The full set of records is to be reproduced verbatim.

Materials provided START

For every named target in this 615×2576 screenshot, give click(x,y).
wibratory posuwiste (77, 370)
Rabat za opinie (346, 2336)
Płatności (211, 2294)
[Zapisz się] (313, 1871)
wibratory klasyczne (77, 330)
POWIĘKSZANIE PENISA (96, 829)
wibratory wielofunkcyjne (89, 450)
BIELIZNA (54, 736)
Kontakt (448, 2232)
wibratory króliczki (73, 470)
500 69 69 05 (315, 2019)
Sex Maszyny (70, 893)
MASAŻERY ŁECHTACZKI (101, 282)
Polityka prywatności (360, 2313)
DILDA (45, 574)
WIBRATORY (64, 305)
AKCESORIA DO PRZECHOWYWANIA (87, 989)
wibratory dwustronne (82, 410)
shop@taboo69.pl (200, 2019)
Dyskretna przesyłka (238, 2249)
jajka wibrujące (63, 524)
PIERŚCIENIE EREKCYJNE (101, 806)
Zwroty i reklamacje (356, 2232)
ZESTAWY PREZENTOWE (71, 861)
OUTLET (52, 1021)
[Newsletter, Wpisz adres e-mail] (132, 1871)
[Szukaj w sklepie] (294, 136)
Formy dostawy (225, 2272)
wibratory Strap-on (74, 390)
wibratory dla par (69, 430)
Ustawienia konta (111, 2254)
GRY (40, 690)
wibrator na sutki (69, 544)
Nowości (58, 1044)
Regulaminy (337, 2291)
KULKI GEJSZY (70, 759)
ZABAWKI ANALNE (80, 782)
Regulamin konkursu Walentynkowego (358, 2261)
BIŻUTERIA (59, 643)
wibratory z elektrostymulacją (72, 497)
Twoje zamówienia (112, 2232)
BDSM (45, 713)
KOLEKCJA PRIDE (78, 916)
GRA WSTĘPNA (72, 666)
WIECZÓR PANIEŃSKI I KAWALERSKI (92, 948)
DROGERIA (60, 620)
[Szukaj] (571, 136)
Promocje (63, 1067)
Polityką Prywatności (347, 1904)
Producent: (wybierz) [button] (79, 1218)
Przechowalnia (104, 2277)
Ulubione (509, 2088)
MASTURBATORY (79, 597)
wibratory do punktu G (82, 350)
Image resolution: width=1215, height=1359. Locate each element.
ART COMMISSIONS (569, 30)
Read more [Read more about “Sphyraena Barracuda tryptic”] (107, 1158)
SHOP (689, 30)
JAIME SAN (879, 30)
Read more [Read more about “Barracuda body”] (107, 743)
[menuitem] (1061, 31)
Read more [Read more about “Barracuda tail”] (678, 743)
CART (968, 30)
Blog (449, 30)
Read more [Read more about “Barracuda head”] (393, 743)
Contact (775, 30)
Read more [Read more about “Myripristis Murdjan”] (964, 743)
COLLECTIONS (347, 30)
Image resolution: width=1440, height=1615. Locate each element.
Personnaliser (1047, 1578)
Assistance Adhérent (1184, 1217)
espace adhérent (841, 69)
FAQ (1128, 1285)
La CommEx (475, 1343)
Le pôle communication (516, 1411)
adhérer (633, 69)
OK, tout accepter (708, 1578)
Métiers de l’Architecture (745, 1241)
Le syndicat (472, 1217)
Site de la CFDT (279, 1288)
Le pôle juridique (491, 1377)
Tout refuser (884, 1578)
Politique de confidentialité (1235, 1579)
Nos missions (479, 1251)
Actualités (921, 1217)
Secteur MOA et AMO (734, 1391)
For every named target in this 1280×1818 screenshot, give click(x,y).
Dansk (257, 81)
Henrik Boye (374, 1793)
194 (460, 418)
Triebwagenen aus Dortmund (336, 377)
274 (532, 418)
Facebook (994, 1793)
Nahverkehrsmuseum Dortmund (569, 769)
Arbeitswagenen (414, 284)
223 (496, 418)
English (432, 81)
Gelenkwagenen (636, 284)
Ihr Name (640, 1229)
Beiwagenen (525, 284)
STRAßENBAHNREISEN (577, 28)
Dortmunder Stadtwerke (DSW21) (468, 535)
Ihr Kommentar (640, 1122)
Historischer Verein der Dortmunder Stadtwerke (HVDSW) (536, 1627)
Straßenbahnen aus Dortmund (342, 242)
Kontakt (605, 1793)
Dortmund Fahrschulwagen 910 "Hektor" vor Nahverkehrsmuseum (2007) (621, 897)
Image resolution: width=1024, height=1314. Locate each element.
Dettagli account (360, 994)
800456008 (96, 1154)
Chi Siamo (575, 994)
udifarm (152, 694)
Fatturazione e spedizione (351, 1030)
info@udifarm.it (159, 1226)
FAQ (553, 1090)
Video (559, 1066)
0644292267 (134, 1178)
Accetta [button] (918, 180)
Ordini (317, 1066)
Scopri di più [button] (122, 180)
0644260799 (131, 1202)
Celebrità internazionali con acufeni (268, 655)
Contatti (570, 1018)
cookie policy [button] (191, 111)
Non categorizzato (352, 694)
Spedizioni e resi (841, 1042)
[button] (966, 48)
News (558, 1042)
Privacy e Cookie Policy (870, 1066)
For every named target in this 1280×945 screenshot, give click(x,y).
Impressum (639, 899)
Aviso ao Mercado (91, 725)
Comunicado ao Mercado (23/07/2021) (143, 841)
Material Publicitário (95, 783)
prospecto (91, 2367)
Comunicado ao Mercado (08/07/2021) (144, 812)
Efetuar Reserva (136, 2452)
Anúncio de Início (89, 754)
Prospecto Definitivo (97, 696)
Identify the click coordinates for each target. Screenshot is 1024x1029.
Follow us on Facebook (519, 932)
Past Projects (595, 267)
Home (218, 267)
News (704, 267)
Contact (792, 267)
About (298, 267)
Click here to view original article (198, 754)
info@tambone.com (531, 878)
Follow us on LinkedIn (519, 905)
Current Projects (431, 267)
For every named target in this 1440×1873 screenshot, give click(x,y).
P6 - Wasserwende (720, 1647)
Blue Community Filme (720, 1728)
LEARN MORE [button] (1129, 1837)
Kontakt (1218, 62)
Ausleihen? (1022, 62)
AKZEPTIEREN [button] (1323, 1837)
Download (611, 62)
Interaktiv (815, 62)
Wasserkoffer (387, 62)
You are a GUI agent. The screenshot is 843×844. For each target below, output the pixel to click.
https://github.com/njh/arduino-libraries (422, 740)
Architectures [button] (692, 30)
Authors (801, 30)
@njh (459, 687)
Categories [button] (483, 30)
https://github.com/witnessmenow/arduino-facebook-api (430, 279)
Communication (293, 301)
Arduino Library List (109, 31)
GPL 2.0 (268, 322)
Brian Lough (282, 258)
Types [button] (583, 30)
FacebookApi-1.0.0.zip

Materials provided END

• [Result for this exercise]
For every named target in this 615×2576 screenshot, give click(x,y).
wibratory posuwiste (77, 370)
Rabat za opinie (346, 2336)
Płatności (211, 2294)
[Zapisz się] (313, 1871)
wibratory klasyczne (77, 330)
POWIĘKSZANIE PENISA (96, 829)
wibratory wielofunkcyjne (89, 450)
BIELIZNA (54, 736)
Kontakt (448, 2232)
wibratory króliczki (73, 470)
500 69 69 05 (315, 2019)
Sex Maszyny (70, 893)
MASAŻERY ŁECHTACZKI (101, 282)
Polityka prywatności (360, 2313)
DILDA (45, 574)
WIBRATORY (64, 305)
AKCESORIA DO PRZECHOWYWANIA (87, 989)
wibratory dwustronne (82, 410)
shop@taboo69.pl (200, 2019)
Dyskretna przesyłka (238, 2249)
jajka wibrujące (63, 524)
PIERŚCIENIE EREKCYJNE (101, 806)
Zwroty i reklamacje (356, 2232)
ZESTAWY PREZENTOWE (71, 861)
OUTLET (52, 1021)
[Newsletter, Wpisz adres e-mail] (132, 1871)
[Szukaj w sklepie] (294, 136)
Formy dostawy (225, 2272)
wibratory Strap-on (74, 390)
wibratory dla par (69, 430)
Ustawienia konta (111, 2254)
GRY (40, 690)
wibrator na sutki (69, 544)
Nowości (58, 1044)
Regulaminy (337, 2291)
KULKI GEJSZY (70, 759)
ZABAWKI ANALNE (80, 782)
Regulamin konkursu Walentynkowego (358, 2261)
BIŻUTERIA (59, 643)
wibratory z elektrostymulacją (72, 497)
Twoje zamówienia (112, 2232)
BDSM (45, 713)
KOLEKCJA PRIDE (78, 916)
GRA WSTĘPNA (72, 666)
WIECZÓR PANIEŃSKI I KAWALERSKI (92, 948)
DROGERIA (60, 620)
[Szukaj] (571, 136)
Promocje (63, 1067)
Polityką Prywatności (347, 1904)
Producent: (wybierz) [button] (79, 1218)
Przechowalnia (104, 2277)
Ulubione (509, 2088)
MASTURBATORY (79, 597)
wibratory do punktu G (82, 350)
Image resolution: width=1215, height=1359. Locate each element.
ART COMMISSIONS (569, 30)
Read more [Read more about “Sphyraena Barracuda tryptic”] (107, 1158)
SHOP (689, 30)
JAIME SAN (879, 30)
Read more [Read more about “Barracuda body”] (107, 743)
[menuitem] (1061, 31)
Read more [Read more about “Barracuda tail”] (678, 743)
CART (968, 30)
Blog (449, 30)
Read more [Read more about “Barracuda head”] (393, 743)
Contact (775, 30)
Read more [Read more about “Myripristis Murdjan”] (964, 743)
COLLECTIONS (347, 30)
Image resolution: width=1440, height=1615. Locate each element.
Personnaliser (1047, 1578)
Assistance Adhérent (1184, 1217)
espace adhérent (841, 69)
FAQ (1128, 1285)
La CommEx (475, 1343)
Le pôle communication (516, 1411)
adhérer (633, 69)
OK, tout accepter (708, 1578)
Métiers de l’Architecture (745, 1241)
Le syndicat (472, 1217)
Site de la CFDT (279, 1288)
Le pôle juridique (491, 1377)
Tout refuser (884, 1578)
Politique de confidentialité (1235, 1579)
Nos missions (479, 1251)
Actualités (921, 1217)
Secteur MOA et AMO (734, 1391)
For every named target in this 1280×1818 screenshot, give click(x,y).
Dansk (257, 81)
Henrik Boye (374, 1793)
194 (460, 418)
Triebwagenen aus Dortmund (336, 377)
274 (532, 418)
Facebook (994, 1793)
Nahverkehrsmuseum Dortmund (569, 769)
Arbeitswagenen (414, 284)
223 (496, 418)
English (432, 81)
Gelenkwagenen (636, 284)
Ihr Name (640, 1229)
Beiwagenen (525, 284)
STRAßENBAHNREISEN (577, 28)
Dortmunder Stadtwerke (DSW21) (468, 535)
Ihr Kommentar (640, 1122)
Historischer Verein der Dortmunder Stadtwerke (HVDSW) (536, 1627)
Straßenbahnen aus Dortmund (342, 242)
Kontakt (605, 1793)
Dortmund Fahrschulwagen 910 "Hektor" vor Nahverkehrsmuseum (2007) (621, 897)
Image resolution: width=1024, height=1314. Locate each element.
Dettagli account (360, 994)
800456008 (96, 1154)
Chi Siamo (575, 994)
udifarm (152, 694)
Fatturazione e spedizione (351, 1030)
info@udifarm.it (159, 1226)
FAQ (553, 1090)
Video (559, 1066)
0644292267 (134, 1178)
Accetta [button] (918, 180)
Ordini (317, 1066)
Scopri di più [button] (122, 180)
0644260799 (131, 1202)
Celebrità internazionali con acufeni (268, 655)
Contatti (570, 1018)
cookie policy [button] (191, 111)
Non categorizzato (352, 694)
Spedizioni e resi (841, 1042)
[button] (966, 48)
News (558, 1042)
Privacy e Cookie Policy (870, 1066)
For every named target in this 1280×945 screenshot, give click(x,y).
Impressum (639, 899)
Aviso ao Mercado (91, 725)
Comunicado ao Mercado (23/07/2021) (143, 841)
Material Publicitário (95, 783)
prospecto (91, 2367)
Comunicado ao Mercado (08/07/2021) (144, 812)
Efetuar Reserva (136, 2452)
Anúncio de Início (89, 754)
Prospecto Definitivo (97, 696)
Identify the click coordinates for each target. Screenshot is 1024x1029.
Follow us on Facebook (519, 932)
Past Projects (595, 267)
Home (218, 267)
News (704, 267)
Contact (792, 267)
About (298, 267)
Click here to view original article (198, 754)
info@tambone.com (531, 878)
Follow us on LinkedIn (519, 905)
Current Projects (431, 267)
For every named target in this 1440×1873 screenshot, give click(x,y).
P6 - Wasserwende (720, 1647)
Blue Community Filme (720, 1728)
LEARN MORE [button] (1129, 1837)
Kontakt (1218, 62)
Ausleihen? (1022, 62)
AKZEPTIEREN [button] (1323, 1837)
Download (611, 62)
Interaktiv (815, 62)
Wasserkoffer (387, 62)
You are a GUI agent. The screenshot is 843×844. For each target below, output the pixel to click.
https://github.com/njh/arduino-libraries (422, 740)
Architectures [button] (692, 30)
Authors (801, 30)
@njh (459, 687)
Categories [button] (483, 30)
https://github.com/witnessmenow/arduino-facebook-api (430, 279)
Communication (293, 301)
Arduino Library List (109, 31)
GPL 2.0 (268, 322)
Brian Lough (282, 258)
Types [button] (583, 30)
FacebookApi-1.0.0.zip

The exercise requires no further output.